Extracted data START
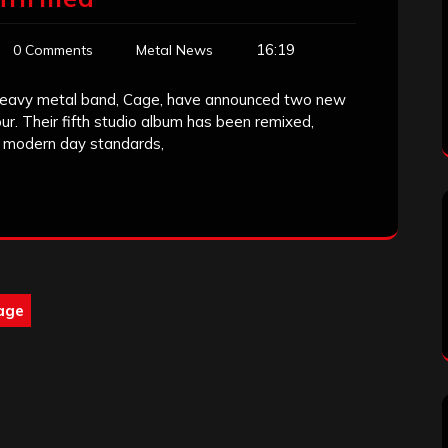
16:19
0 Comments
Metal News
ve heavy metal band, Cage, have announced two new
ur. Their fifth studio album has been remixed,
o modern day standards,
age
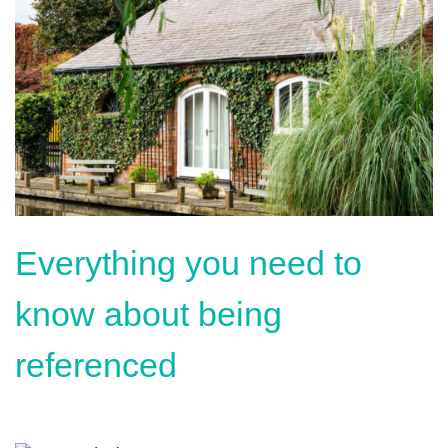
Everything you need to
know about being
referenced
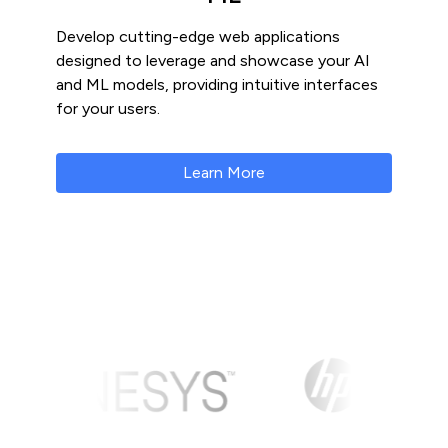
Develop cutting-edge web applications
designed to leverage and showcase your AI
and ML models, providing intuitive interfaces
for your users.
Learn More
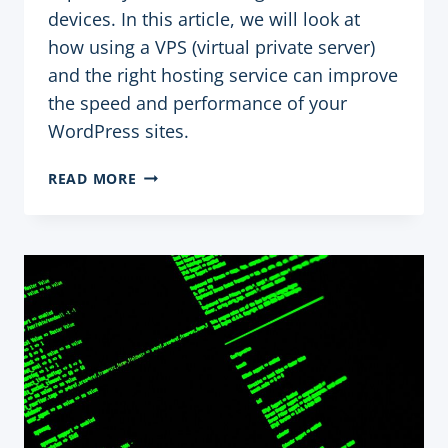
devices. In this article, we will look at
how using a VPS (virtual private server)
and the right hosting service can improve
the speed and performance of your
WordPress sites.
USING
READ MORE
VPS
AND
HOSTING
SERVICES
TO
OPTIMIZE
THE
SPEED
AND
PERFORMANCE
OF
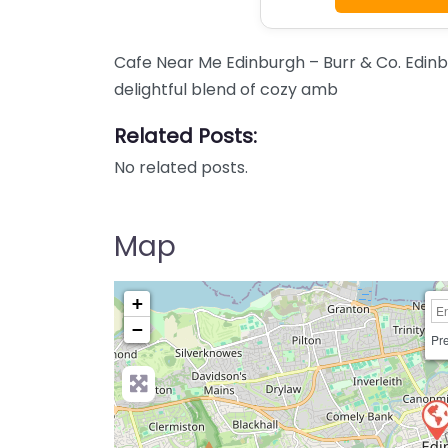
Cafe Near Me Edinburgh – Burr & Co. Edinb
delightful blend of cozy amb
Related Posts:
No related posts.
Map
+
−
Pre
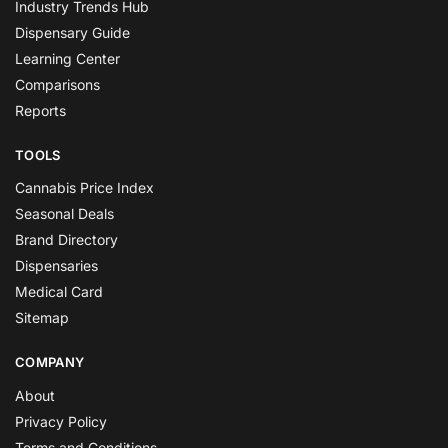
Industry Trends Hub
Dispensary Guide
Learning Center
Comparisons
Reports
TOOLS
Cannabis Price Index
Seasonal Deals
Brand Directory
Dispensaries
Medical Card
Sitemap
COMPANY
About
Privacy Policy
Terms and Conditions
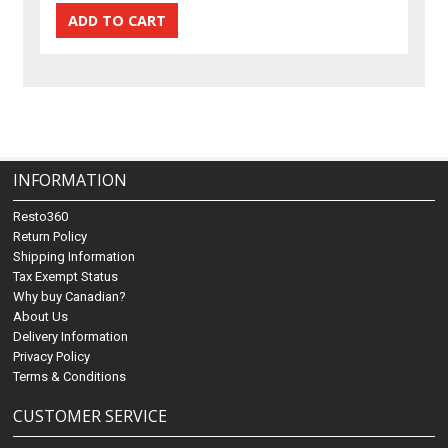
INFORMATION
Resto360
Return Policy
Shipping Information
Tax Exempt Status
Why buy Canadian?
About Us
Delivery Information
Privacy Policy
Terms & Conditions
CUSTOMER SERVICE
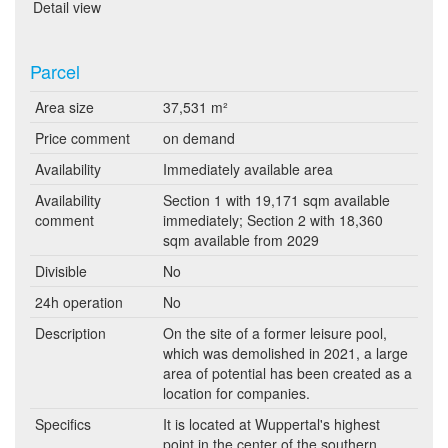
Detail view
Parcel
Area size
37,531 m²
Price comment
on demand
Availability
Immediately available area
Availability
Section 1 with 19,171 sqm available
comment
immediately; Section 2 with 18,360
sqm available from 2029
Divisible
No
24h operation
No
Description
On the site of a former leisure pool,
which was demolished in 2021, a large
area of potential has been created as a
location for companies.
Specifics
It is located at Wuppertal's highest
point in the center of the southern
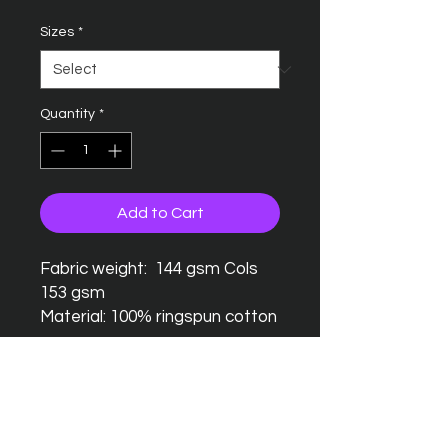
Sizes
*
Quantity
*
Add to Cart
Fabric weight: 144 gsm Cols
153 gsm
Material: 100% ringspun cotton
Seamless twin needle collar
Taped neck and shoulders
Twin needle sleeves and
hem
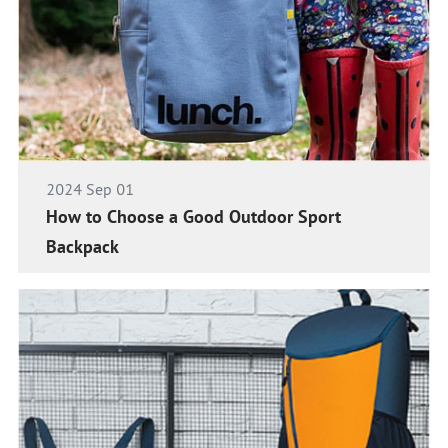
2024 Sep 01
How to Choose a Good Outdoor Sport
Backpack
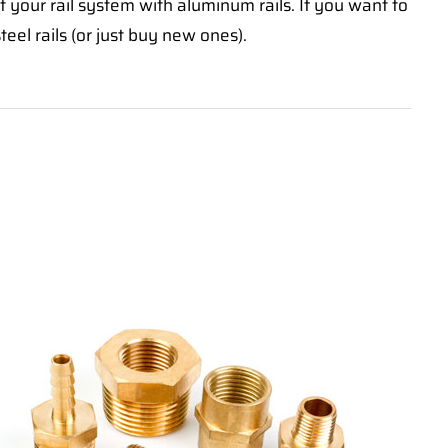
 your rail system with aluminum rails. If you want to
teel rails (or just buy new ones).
Extracted data END
Lines with the word "rails": copy each one from the data above.

- _Task result_
 your rail system with aluminum rails. If you want to
teel rails (or just buy new ones).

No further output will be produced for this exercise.